Baluarte H J, Gruskin A B, Ingelfinger J R, Stablein D, Tejani A
St. Christopher's Hospital for Children, Temple University School of Medicine, Philadelphia, Pennsylvania.
Pediatr Nephrol. 1994 Oct;8(5):570-3. doi: 10.1007/BF00858130.
Hypertension is common in children after renal transplantation and is associated with multiple factors. Data regarding the prevalence of post-transplant hypertension and the relationship between immunosuppressive drugs and the persistence of hypertension in a large population of North American children have not been available. This study was designed by the North American Pediatric Renal Transplant Cooperative Study to evaluate in a large diverse multicenter population of children the prevalence of hypertension post transplantation, the type of antihypertensive medications used to treat this hypertension and to determine the relationship between the blood pressure control and the immunosuppressive therapy. Analysis of 277 patients showed the following: (1) 70% of recipients required antihypertensive medications 1 month post transplant compared with 48% pre transplant; the incidence decreased to 59% at 24 months; (2) the majority of children received multiple drug therapy to control blood pressure; (3) hypertension can be controlled effectively despite inherent etiological factors, such as allograft source, prior hypertension and immunosuppressive therapy.

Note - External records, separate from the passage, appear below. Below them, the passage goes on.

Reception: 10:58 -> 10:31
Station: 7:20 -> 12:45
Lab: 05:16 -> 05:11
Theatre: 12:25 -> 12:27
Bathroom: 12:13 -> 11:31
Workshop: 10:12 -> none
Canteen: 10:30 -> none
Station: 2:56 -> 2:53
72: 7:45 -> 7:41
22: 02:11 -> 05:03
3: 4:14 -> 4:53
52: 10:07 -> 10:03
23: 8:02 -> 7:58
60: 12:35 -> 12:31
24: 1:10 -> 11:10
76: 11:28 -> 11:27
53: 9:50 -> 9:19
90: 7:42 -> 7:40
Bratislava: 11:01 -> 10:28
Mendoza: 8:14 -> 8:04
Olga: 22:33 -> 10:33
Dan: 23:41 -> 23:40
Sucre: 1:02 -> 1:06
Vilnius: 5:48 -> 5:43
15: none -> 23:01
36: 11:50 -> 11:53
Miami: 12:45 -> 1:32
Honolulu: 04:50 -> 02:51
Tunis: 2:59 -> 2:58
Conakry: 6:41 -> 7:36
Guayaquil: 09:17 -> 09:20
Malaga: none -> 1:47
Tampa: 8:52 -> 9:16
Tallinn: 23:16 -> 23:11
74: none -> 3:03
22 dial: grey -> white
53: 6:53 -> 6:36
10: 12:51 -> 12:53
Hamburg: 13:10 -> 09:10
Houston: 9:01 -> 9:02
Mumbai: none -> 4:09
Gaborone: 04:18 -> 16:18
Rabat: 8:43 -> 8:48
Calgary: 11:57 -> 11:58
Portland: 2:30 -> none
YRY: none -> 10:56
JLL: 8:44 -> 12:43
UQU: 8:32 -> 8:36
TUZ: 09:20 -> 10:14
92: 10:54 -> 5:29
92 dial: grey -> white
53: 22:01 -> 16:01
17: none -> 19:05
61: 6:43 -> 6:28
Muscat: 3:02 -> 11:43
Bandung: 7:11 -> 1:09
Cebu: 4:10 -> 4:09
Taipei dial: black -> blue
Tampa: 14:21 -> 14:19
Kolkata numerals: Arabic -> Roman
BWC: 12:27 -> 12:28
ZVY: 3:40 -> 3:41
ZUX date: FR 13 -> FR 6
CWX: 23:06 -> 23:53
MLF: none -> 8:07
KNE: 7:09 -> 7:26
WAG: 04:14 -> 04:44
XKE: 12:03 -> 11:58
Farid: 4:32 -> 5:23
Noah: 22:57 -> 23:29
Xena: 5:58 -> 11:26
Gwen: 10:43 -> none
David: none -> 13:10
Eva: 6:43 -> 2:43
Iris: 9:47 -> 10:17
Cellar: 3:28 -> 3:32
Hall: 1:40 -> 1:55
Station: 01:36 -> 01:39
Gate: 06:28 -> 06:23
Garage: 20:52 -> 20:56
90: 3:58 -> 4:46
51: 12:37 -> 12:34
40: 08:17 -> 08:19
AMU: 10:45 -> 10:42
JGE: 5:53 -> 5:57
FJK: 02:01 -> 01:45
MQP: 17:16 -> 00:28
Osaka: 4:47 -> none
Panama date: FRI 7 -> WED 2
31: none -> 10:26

高血压在儿童肾移植后很常见,且与多种因素相关。关于北美大量儿童移植后高血压的患病率以及免疫抑制药物与高血压持续存在之间关系的数据尚无可用资料。这项研究由北美儿科肾移植协作研究组织开展,旨在评估在一大群多样化的多中心儿童中移植后高血压的患病率、用于治疗该高血压的抗高血压药物类型,并确定血压控制与免疫抑制治疗之间的关系。对277名患者的分析显示如下情况:(1)70%的受者在移植后1个月需要抗高血压药物,而移植前这一比例为48%;到24个月时,这一发病率降至59%;(2)大多数儿童接受多种药物治疗以控制血压;(3)尽管存在诸如同种异体移植物来源、既往高血压和免疫抑制治疗等内在病因因素,高血压仍可得到有效控制。